Posted by timothy on from the just-in-case dept.

versicherung writes "With the ever shrinking feature size in microelectronics it will soon be prohibitively expensive to manufacture defect-free nano elements. HP has come up with a new way to produce fault-tolerant microchips. Utilizing mathematical techniques borrowed from coding theory, HP will be able to produce those chips by using a cross-bar architecture and adding 50 percent more wires as an 'insurance policy,' to fabricate nano-electronic circuits with nearly perfect yields even though the probability of broken components will be high."

18 of 93 comments (clear)

  1. Bugs by panxerox · · Score: 2, Interesting

    Does that mean that the phrase "thats not a bug thats a feature" will now be an accepted marketing term? Untill true nanofabrication becomes available this will become the standard thruout the industry. Now the question, is there a copyright on fault tolerent circuts? Prior art anyone?

    --
    "It's so convenient to have a system where everyone is a criminal" - A. Hitler
    1. Re:Bugs by InfiniteWisdom · · Score: 2, Insightful

      Congratulations, you cobbled together a bunch of words into a nonsensical post, got your first post and even got modded "interesting" by a clueless mod. Kudos Slashdot.

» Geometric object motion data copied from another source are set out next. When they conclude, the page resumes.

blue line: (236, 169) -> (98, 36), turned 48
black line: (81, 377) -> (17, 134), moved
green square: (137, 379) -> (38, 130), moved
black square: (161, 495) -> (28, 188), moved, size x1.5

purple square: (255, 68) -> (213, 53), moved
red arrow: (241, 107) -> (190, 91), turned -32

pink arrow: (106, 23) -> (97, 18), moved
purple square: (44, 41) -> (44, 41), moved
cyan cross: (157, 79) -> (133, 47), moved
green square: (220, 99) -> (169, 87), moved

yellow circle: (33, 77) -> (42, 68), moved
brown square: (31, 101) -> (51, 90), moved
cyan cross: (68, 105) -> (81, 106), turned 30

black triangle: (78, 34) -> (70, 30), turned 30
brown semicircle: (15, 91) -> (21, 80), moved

  2. It's True! by Anonymous Coward · · Score: 4, Funny
    "HP has come up with a new way to produce fault-tolerant microchips."


    When they do fail, HP will claim it's not their fault and we'll have to tolerate it.

  3. wouldn't the cost be the same by killa62 · · Score: 2, Insightful

    Wouldn't the cost be the same. Say 50% more wires= 50 % less errors, but you still spend 50% more on the wires there, so you would still break even because even though your yeild is 150% of the original, the chips will also be 50% more costly because there's 50% more wires in it.

  4. Re:Cool by Rei · · Score: 4, Interesting

    Seing as how about half of all produced microchips have to be tossed for defects, and many advanced manufacturing methods are prohibitive because of the inability to produce defect-free chips, I'm sure that a lot more companies than HP will have a strong interest in this.

    Imagine being able to jump to a lower-micron manufacturing process far earlier because you don't need perfection. Intel and AMD would love that. :)

    --
    "This wallpaper is killing me. One of us has got to go." -- Oscar Wilde on his deathbed
  5. Only good as long as defect rate is high by doormat · · Score: 3, Interesting

    Once the defect rate is low, the extra 50% more wires will just take up unnecessary space and increase production costs. But for now, it seems completely acceptable to up the production costs and size in order to get yields higher.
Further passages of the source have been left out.